Mammography and Breast Ultrasound

Mammography and Breast Ultrasound

 

What is a breast ultrasound, and when is it recommended? Does it replace mammography, or is it replaced by it?

 

The common perception is that younger patients and those with particularly dense breasts should undergo a breast ultrasound, while for others, a mammogram is sufficient. The truth, however, is that these are complementary tests. During an ultrasound, the breast is examined using sound waves. The exam is painless and involves no radiation. Because an ultrasound examines the breast at various levels and does not project the tissues as in a mammogram, this exam is more suitable for examining dense breasts, as we typically see in younger patients.

 

Ultrasound is also better suited for identifying and examining cystic lesions. Modern machines can “see” whether a tumor has blood vessels, which would classify it as a higher-risk category. They also offer 3D imaging, which aids in the differential diagnosis of certain findings. In addition to routine screening, ultrasound is used to investigate palpable findings as well as to mark tumors prior to their surgical removal. Ultrasound is also particularly useful in investigating microcalcifications that may be detected by mammography.

 

For routine annual screening, typically for women under 30, only ultrasound is used, while for women over 30, it may be supplemented with other diagnostic methods, usually mammography. Annual imaging screening should begin even earlier, even before the age of 25, in women with a family history of breast or ovarian cancer.

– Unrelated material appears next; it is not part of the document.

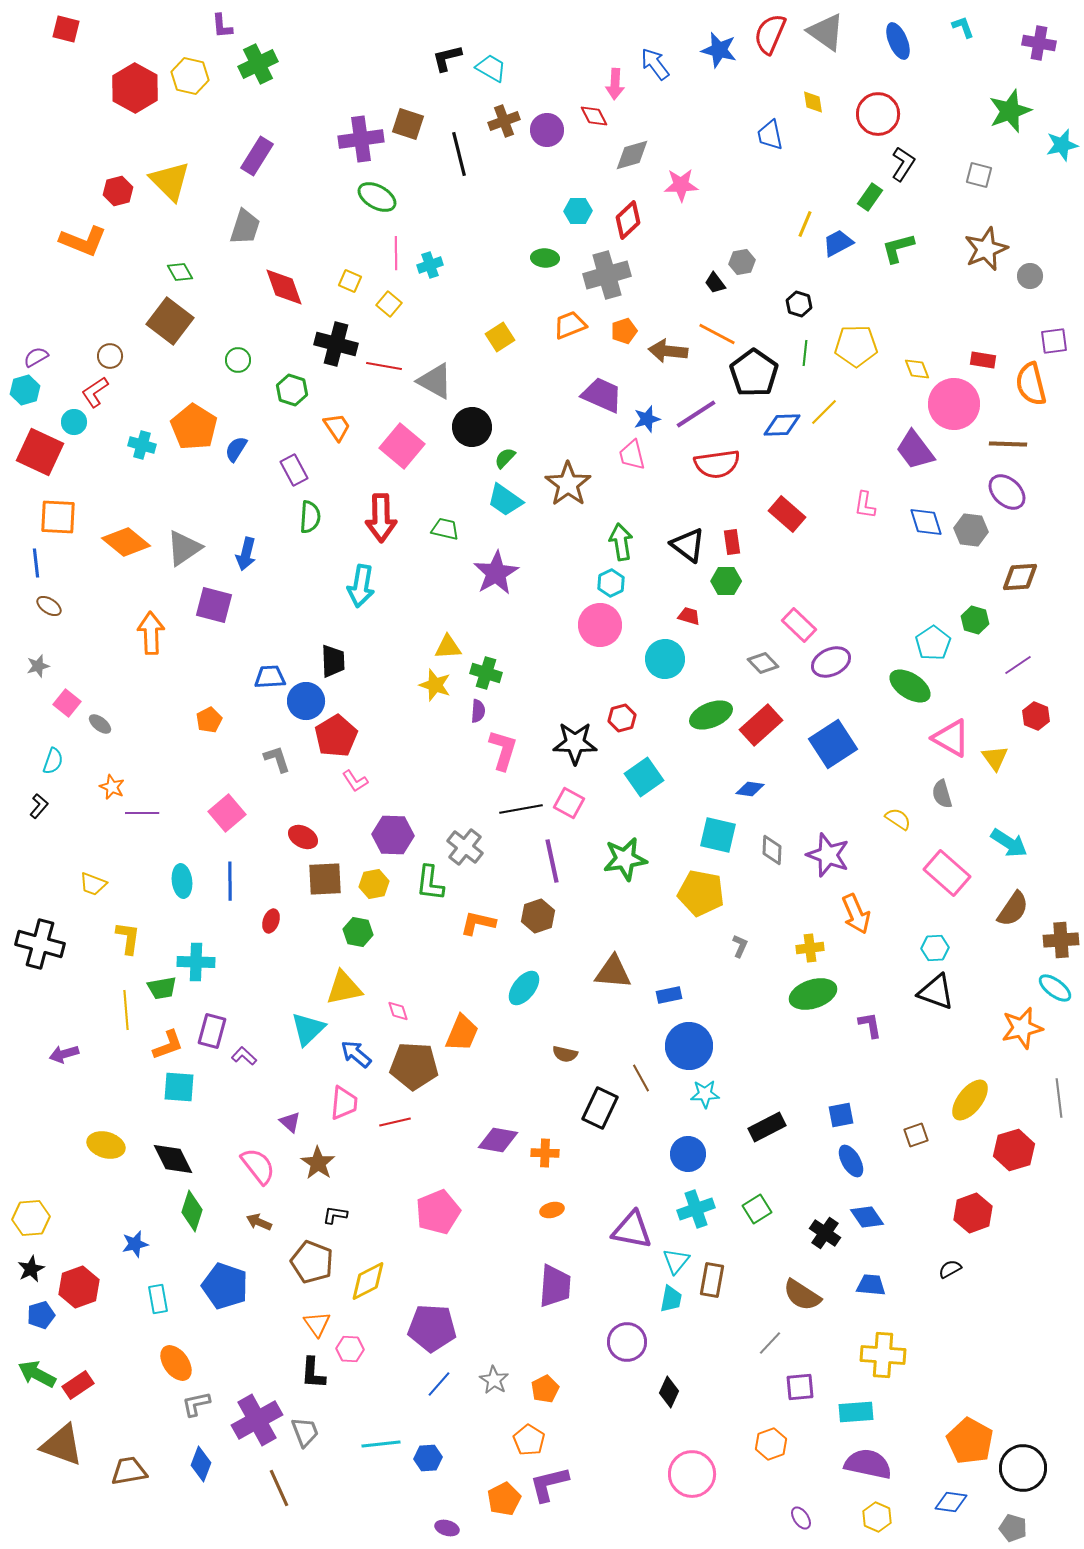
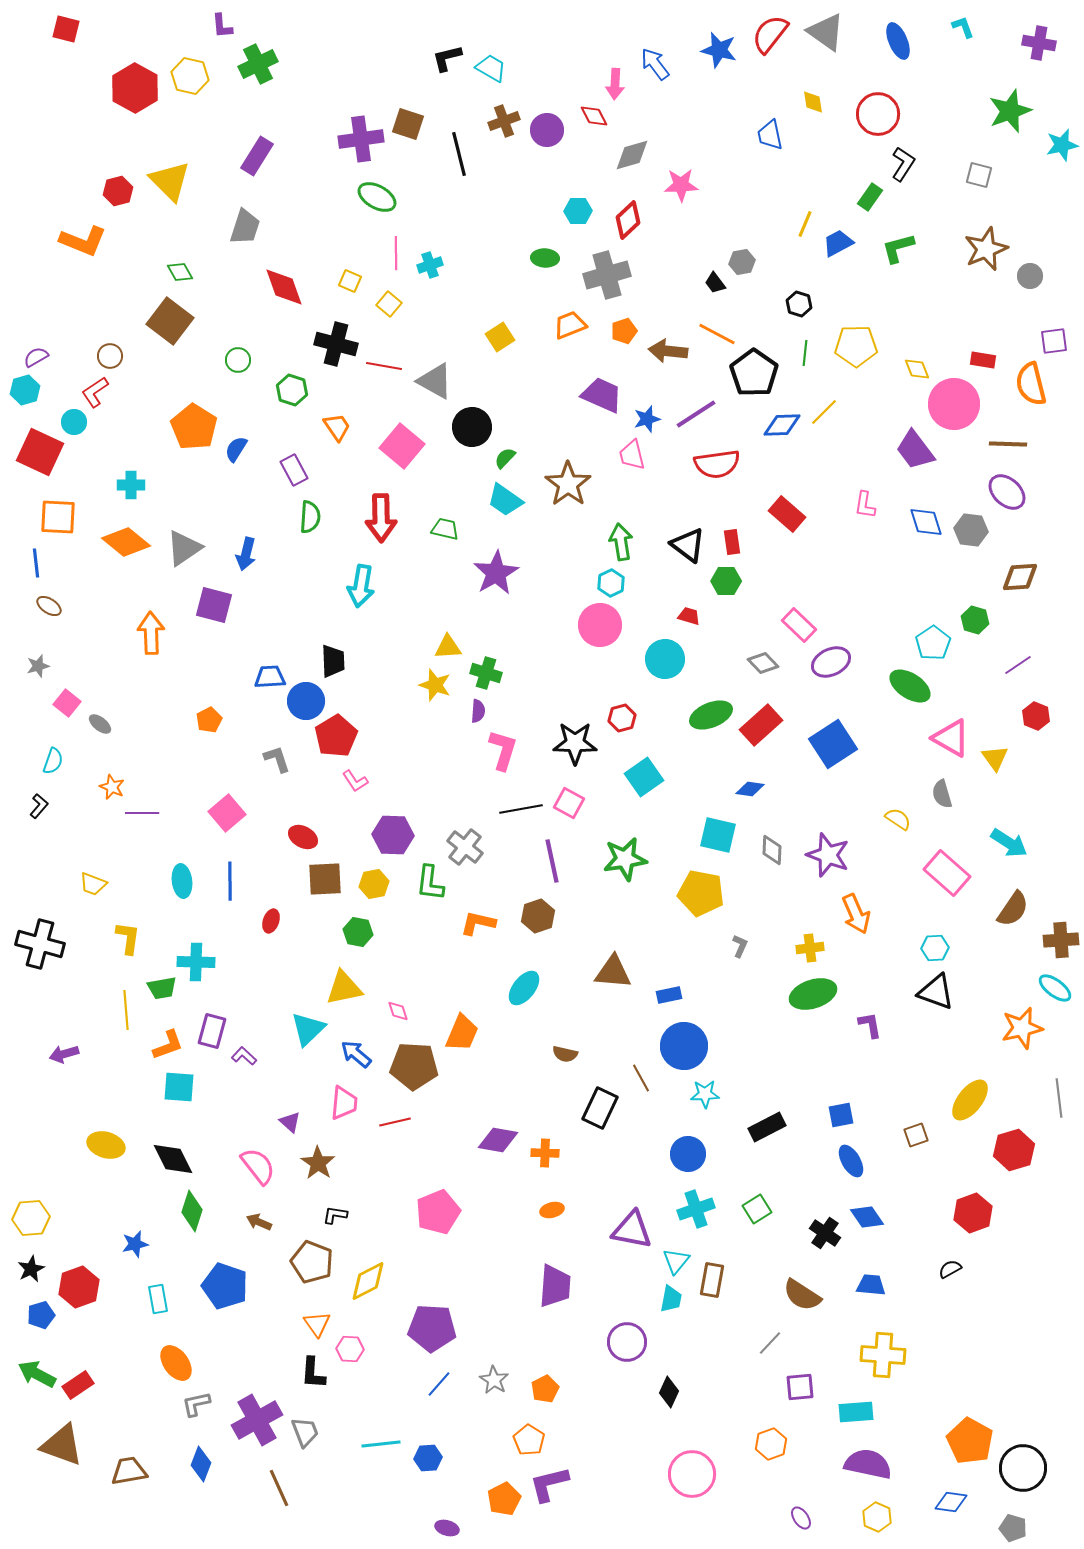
red semicircle at (770, 34): rotated 15 degrees clockwise
cyan cross at (142, 445): moved 11 px left, 40 px down; rotated 16 degrees counterclockwise
blue circle at (689, 1046): moved 5 px left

For women over 35, the screening of choice is mammography, which is usually supplemented with ultrasound, as ultrasound is particularly valuable for “dense” breasts with significant fibroadenomatous components. The combination of the two methods increases the likelihood of detecting breast cancer by 17%, since in a lesion deemed “suspicious” by mammography, ultrasound can easily distinguish whether it is a simple cyst or a solid mass that requires further investigation. Ultrasound-guided fine-needle aspiration (FNA) of these lesions allows for histological examination and, of course, saves lives.